- **EXERCISE GOAL**: Nothing but a number is needed: the count of lines below that include "changed".
════════════════════
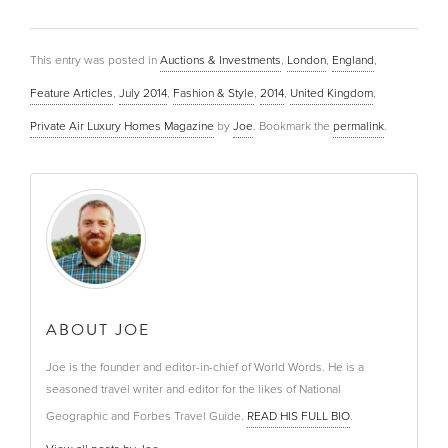
This entry was posted in
Auctions & Investments
,
London
,
England
,
Feature Articles
,
July 2014
,
Fashion & Style
,
2014
,
United Kingdom
,
Private Air Luxury Homes Magazine
by
Joe
. Bookmark the
permalink
.
ABOUT JOE
Joe is the founder and editor-in-chief of World Words. He is a
seasoned travel writer and editor for the likes of National
Geographic and Forbes Travel Guide.
READ HIS FULL BIO
.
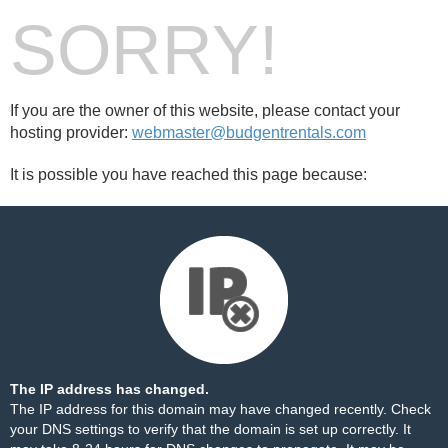
SORRY!
If you are the owner of this website, please contact your
hosting provider:
webmaster@budgentrentals.com
It is possible you have reached this page because:
The IP address has changed.
The IP address for this domain may have changed recently. Check
your DNS settings to verify that the domain is set up correctly. It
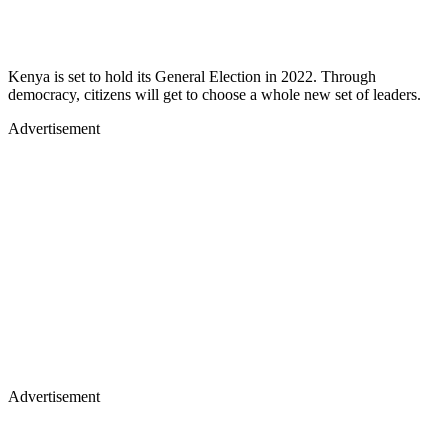
Kenya is set to hold its General Election in 2022. Through
democracy, citizens will get to choose a whole new set of leaders.
Advertisement
Advertisement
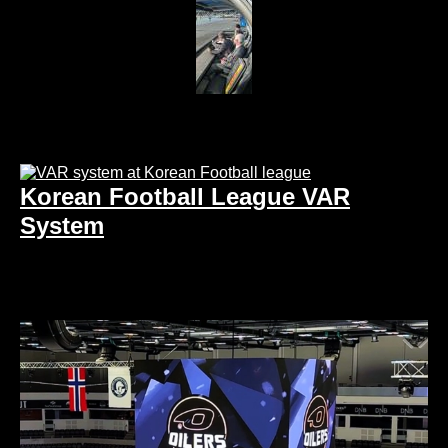
Korean Football League VAR
System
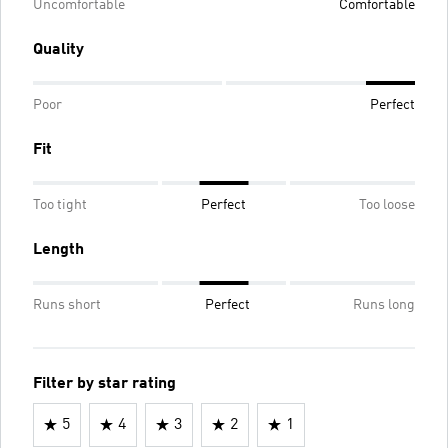
Uncomfortable
Comfortable
Quality
Poor
Perfect
Fit
Too tight
Perfect
Too loose
Length
Runs short
Perfect
Runs long
Filter by star rating
5
4
3
2
1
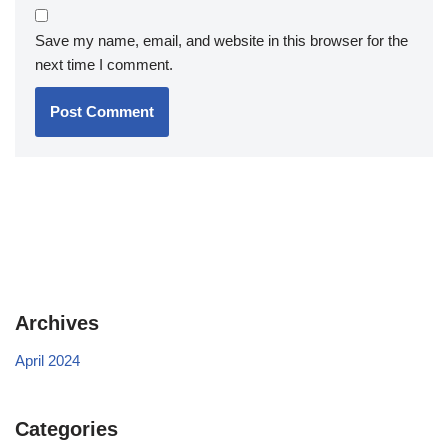
Save my name, email, and website in this browser for the
next time I comment.
Archives
April 2024
Categories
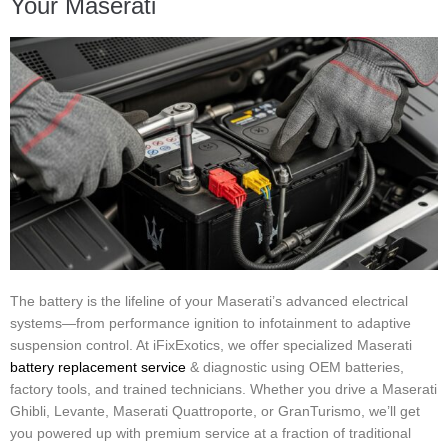
Your Maserati
The battery is the lifeline of your Maserati’s advanced electrical
systems—from performance ignition to infotainment to adaptive
suspension control. At iFixExotics, we offer specialized Maserati
battery replacement service
& diagnostic using OEM batteries,
factory tools, and trained technicians. Whether you drive a Maserati
Ghibli, Levante, Maserati Quattroporte, or GranTurismo, we’ll get
you powered up with premium service at a fraction of traditional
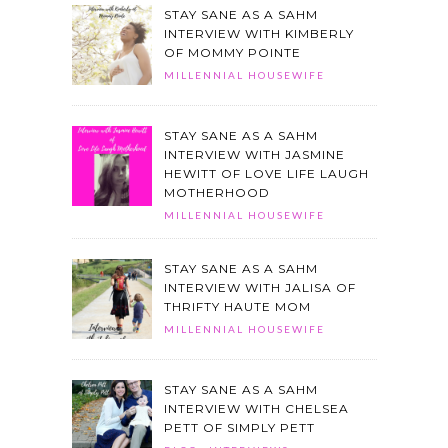
STAY SANE AS A SAHM
INTERVIEW WITH KIMBERLY
OF MOMMY POINTE
MILLENNIAL HOUSEWIFE
STAY SANE AS A SAHM
INTERVIEW WITH JASMINE
HEWITT OF LOVE LIFE LAUGH
MOTHERHOOD
MILLENNIAL HOUSEWIFE
STAY SANE AS A SAHM
INTERVIEW WITH JALISA OF
THRIFTY HAUTE MOM
MILLENNIAL HOUSEWIFE
STAY SANE AS A SAHM
INTERVIEW WITH CHELSEA
PETT OF SIMPLY PETT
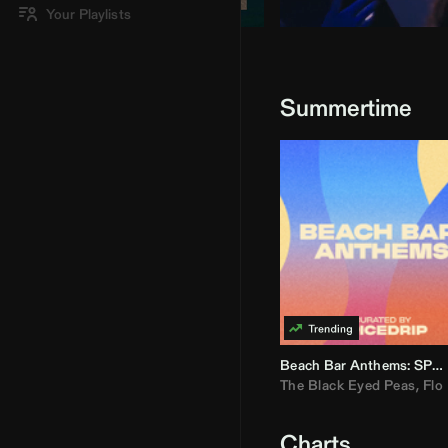
Your Playlists
Summertime
Beach Bar Anthems: SPICEDRIP
The Black Eyed Peas
,
Flo R
Charts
════════════════════
- **THE COMPLETED TASK**: 2